It was a foggy morning and we decided to abandon our bike for a while, and have a morning hike to Don Cao Fortress located on a hill next to Dong Van town center. It was a fortress build by the French in 1925 as observation tower to surrounding area and stronghold to defense from military invasion by the local forces. The path walk through few houses and all the way narrow uphill path with stony surface, almost impossible to get lost along the way. The fortress was basically abandoned but there was few folks still working on some machinery here. The best reward was no doubt the panoramic view over Dong Van and its surrounding from top of the fortress hill, it was just simply magnificent!
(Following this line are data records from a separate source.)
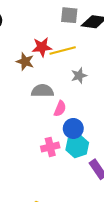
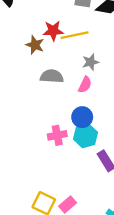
pink semicircle: (60, 109) -> (85, 85), moved

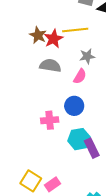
red star: (53, 31) -> (54, 39), moved, turned -30
cyan hexagon: (86, 136) -> (79, 139), moved

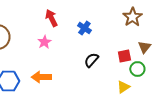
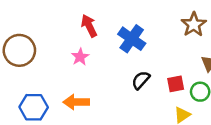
blue cross: (84, 28) -> (132, 39), size x1.5
red square: (124, 56) -> (176, 84), moved

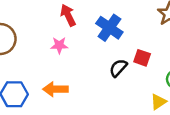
pink star: (80, 57) -> (59, 45), turned 30
red square: (176, 84) -> (142, 58), moved, turned 30

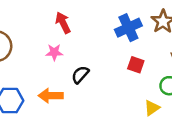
blue cross: (109, 28) -> (128, 28), moved, turned 30
black semicircle: (118, 68) -> (80, 75), moved

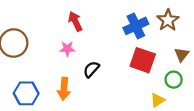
red square: (136, 65) -> (143, 60), size x1.6
orange arrow: (51, 96) -> (64, 89), turned -85

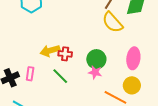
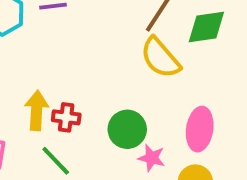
yellow arrow: (50, 51) -> (37, 110), turned 108
pink star: (95, 72) -> (152, 158), moved

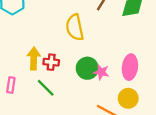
yellow semicircle: (160, 58) -> (75, 27), moved, turned 30
pink star: (152, 158) -> (101, 72), moved

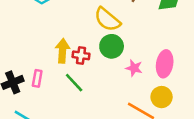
yellow semicircle: (75, 27) -> (107, 19), turned -40
green circle: (87, 68) -> (112, 46), moved

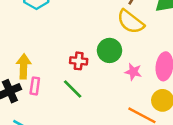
yellow semicircle: (107, 19) -> (131, 22), moved
yellow arrow: (62, 51) -> (24, 66), moved

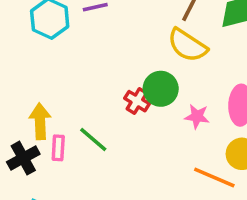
red cross: (79, 61) -> (137, 101), moved, turned 30
green line: (73, 89) -> (93, 140), moved

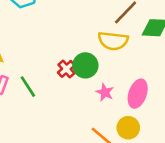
yellow semicircle: (187, 45) -> (113, 41), turned -44

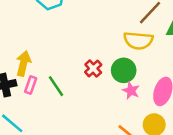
green circle: (85, 65) -> (124, 70), moved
Definitely must do if you visit Dong Van for sure!

Based on the MAPS.me reference, the fortress should be on the top of this hill.
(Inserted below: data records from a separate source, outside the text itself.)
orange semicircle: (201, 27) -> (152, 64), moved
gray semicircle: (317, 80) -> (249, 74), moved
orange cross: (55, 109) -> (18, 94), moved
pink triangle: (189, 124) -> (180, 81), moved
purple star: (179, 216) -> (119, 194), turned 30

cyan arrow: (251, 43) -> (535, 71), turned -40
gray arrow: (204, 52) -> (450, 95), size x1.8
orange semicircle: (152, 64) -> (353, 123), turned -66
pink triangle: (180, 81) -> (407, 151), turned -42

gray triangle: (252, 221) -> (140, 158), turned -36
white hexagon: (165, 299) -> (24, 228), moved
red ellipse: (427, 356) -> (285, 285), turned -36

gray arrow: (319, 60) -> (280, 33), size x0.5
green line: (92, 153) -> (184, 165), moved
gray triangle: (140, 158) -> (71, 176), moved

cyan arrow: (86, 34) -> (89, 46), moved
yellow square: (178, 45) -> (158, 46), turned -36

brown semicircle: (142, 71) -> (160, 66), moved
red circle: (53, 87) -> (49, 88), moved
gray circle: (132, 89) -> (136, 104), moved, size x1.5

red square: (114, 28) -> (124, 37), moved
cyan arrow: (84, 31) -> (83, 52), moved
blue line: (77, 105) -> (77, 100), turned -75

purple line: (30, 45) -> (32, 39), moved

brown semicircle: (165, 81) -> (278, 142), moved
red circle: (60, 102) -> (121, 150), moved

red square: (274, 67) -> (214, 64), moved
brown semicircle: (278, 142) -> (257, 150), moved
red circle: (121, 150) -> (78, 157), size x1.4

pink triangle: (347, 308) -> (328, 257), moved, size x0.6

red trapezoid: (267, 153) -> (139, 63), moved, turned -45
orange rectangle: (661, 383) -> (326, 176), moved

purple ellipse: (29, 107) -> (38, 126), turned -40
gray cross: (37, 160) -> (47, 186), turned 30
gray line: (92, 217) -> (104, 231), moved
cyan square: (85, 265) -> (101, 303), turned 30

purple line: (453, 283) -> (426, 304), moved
Q ready for the morning hike with her multi purpose sneaker.

Not a very tough hike, probably around 15 minutes we reached the entrance to the fortress.

Wandering around the abandoned fortress, and very smelly too...

Spectacular view from the Don Cao Fortress!

Flew my drone as high as possible to capture the most out of it along with Dong Van township.

The blur hilly range towards the direction of Ma Pi Leng Pass, it just look like a majestic painting artwork.

The road that we will follow later on the day.

The paddy terrace was indeed iconic piece of attractions in Ha Giang.

A maze of paddy terrace.

The variety of colors and borders was simply astonishing.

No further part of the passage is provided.